Declaration of Natural Rights

Human societies are guided and held together by ideas and a shared sense of morality.

When the People lose sight of those foundational principles, corruption and dictatorial power inevitably take root, and once criminal elements have taken control of society it becomes harder and harder to unseat them.

As this process of deterioration progresses there comes a point of no return where real change can no longer be achieved from within the existing system. We’ve reached that point some time ago. It’s time to come to terms with that and adjust our actions accordingly. We face a situation right now where the electoral process has become little more than theater, and the political awareness of the population has been reduced to petty bickering over emotionally charged wedge issues, all the while those running the show remove our freedoms one by one and draw us ever deeper into undeclared wars of aggression.

The only way that we can change course is by organizing a unified front outside the existing system. Not as a political party, not as a left wing or a right wing ideological faction, but as a people.

Unified not in protest of this broken and corrupt system but with rather under a set of principles… principles that will lay the foundation to rebuild on.

Any right that is a true human right is inherent. Such rights are not granted by government, they are not privileges bestowed by society, or created by documents, therefore such rights cannot be regulated, limited or revoked by any such power. Any supposed authority which seeks to strip a Natural Right from the People is illegitimate, and should be dealt with accordingly.

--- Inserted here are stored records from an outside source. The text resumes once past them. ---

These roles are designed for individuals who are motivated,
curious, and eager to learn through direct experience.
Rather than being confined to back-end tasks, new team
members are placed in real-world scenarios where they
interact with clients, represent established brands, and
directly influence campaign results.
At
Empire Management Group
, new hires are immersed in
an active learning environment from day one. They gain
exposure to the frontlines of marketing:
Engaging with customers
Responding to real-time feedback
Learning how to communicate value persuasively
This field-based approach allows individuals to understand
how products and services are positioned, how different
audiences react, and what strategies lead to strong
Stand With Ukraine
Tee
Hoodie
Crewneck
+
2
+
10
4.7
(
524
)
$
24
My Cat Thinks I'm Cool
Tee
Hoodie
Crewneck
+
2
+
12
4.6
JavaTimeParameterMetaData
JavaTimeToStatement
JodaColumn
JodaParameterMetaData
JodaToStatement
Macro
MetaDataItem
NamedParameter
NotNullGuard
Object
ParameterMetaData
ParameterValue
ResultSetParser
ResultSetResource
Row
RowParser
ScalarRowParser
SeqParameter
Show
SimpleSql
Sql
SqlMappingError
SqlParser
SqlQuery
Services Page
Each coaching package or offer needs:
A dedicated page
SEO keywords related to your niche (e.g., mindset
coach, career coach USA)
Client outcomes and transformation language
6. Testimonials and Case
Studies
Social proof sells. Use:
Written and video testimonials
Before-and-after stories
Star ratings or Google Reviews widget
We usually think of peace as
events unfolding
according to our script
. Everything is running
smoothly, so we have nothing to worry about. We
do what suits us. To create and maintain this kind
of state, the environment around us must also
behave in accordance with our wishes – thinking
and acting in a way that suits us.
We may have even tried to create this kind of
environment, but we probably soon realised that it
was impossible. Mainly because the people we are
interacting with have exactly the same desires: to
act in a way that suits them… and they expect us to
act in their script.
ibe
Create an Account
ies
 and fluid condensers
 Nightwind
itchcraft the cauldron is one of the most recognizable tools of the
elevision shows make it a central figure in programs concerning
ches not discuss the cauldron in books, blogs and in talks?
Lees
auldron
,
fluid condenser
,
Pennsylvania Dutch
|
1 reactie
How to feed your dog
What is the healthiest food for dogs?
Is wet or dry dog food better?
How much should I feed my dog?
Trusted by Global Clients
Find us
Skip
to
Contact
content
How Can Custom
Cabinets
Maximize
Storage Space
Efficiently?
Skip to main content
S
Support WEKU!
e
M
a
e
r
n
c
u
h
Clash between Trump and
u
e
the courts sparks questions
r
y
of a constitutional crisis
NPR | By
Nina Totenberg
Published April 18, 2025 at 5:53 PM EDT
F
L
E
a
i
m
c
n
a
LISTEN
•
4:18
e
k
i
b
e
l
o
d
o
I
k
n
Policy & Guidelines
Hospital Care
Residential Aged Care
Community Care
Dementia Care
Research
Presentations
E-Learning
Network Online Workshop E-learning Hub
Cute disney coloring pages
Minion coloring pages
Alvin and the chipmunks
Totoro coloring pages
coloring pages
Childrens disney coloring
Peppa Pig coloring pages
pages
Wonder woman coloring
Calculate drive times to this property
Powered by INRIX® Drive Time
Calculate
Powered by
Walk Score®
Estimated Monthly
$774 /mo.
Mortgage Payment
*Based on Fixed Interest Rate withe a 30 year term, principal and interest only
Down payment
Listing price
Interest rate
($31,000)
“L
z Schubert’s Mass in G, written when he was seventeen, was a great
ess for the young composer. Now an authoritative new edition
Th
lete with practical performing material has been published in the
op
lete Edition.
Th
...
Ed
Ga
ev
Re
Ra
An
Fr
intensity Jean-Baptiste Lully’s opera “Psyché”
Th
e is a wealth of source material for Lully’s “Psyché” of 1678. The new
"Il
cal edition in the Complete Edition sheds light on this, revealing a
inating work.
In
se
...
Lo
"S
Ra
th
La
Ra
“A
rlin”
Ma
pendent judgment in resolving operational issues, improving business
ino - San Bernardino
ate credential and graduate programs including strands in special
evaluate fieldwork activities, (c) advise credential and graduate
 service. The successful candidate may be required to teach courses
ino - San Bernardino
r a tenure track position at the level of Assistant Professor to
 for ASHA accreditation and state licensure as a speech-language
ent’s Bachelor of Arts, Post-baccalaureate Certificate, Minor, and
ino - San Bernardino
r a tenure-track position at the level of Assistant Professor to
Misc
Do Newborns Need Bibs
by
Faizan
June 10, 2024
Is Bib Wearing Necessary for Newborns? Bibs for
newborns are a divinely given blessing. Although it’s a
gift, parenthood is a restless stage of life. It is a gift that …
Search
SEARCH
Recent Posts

The most common way that rights are subverted is through the assertion of rights which are not rights at all. There was a time when it was accepted by all that Kings had the right to kill at a whim and to take the freedom and the property of any of his subjects at will. The divine right of kings is a false right. This is obvious to us now. However, each era is blind to its own darkness.

Before we can even begin to understand the nature of rights we first answer one question honestly… and follow the implications to their logical conclusion.

When… is violence…  justified?

It’s a simple question, and there is only one sane answer. The only morally acceptable context for violence is defense.

That answer is often referred to as the non-aggression principle. It’s a fancy name for an obvious and simple truth, but simple truths carry the most devastating implications when applied to the real world.